第2章 王立学園編

第60話 王立学園編1 王命

 真っ暗な空間に僕はいた。


 上も下も右も左も。

 見渡す限り、黒、黒、黒。

 

 ただただ、一切の光がない漆黒が続いている。


 ――ここはどこだ?

 

 声は出なかった。


 暗闇は何も答えてはくれない。


 しかし、僕の心は存外に穏やかだった。


 通常なら不安を感じる闇も、どこか安らぎを感じる。それは不可解なことのはずなのに、なぜだか至極当然なことだと僕は思った。


 ふと、妙な暖かさを感じた。

 全身を包む優しい光。

 そのぬるま湯に身を浸したような心地よさ。


 僕が感じているのは――懐かしさだった。


 僕はこの光を知っている。

 僕はこの場所を知っている。

 

 僕は……ここに居たことがある。


 気が付けば。

 目の前に誰かがいた。


 光を纏った女性は、とても優しい顔をしていて。そして、どこか困ったような顔をしていた。
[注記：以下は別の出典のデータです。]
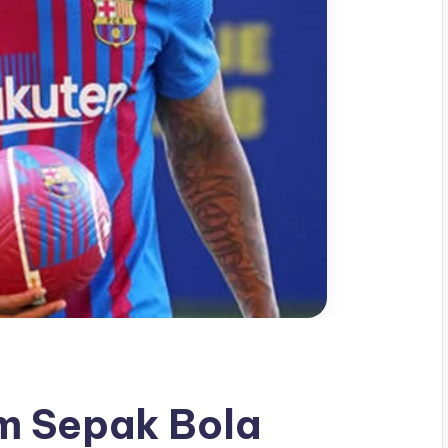
am Sepak Bola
 彼女の姿には見覚えがあった。だけど、わからない。どこかで会ったことがあっただろうか?

 

 ――あなたは?

 

 僕の問いかけに彼女は答えなかった。

 それもそうか。なにせこの場所では、声が出ないのだから。

 

 目の前の女性の姿が、陽炎のように揺らいだ。

 暖かな光が徐々に消えていく。

 

 冷たい風。僕は身震いした。

 それは本能的な嫌悪だ。

 深淵の奥底から漂う怨嗟に満ちた呻きの唄。


 暗闇が深く濃くなっていく。


 そして――。



 

 *




 「…………」


 目覚めた僕を襲ったのはひどい不快感だった。

 

 寝衣は汗まみれ。体を襲う倦怠感。頭痛。眼痛。

 何か夢を見ていた気がする。けれど、その内容は思い出せなかった。


 視界が明滅して、頭痛が一層ひどくなる。僕は顔を顰めた。

 

 窓から差し込む日の光が目に毒だった。

 死んだ顔で僕は目を擦る。

 

 そんな僕を心配そうに見つめる緑の少女スイ青の少女アイを見つけて、僕は努めて平静に朝の挨拶をした。


 「おはよう、スイ、アイ」


 スイとアイが僕の声に頷いて、挨拶を返してくれる。


 体調でも崩したのだろうか。

 

 僕は気怠さを振り払うようにベッドから降りた。

 すると、徐々に体の不調が取り払われていった。

 

 先ほどまでの痛みも、何もかもが消えていく。


 本当に何なんだ。


 手を握ったり開いたり、顔を叩いてみたりするけれど。

 不快感は嘘のように消えていた。

 汗だけが気持ち悪いが、それ以外はまったくの健康である。

 

 (ベッドが悪かったのか……?)


 一応、ベッドに戻ってみる。しかし、体調に変化はない。


 そんな僕をスイとアイが不思議そうに見つめていた。

 

 ……うん。傍から見たら、僕の行動はすごく変だ。


 僕は咳払いをすると、今度こそ身支度を整えるべく再び立ち上がった。

 スイとアイが、部屋の扉の方へと飛んでいった。おそらく人の気配を察知しての行動だろう。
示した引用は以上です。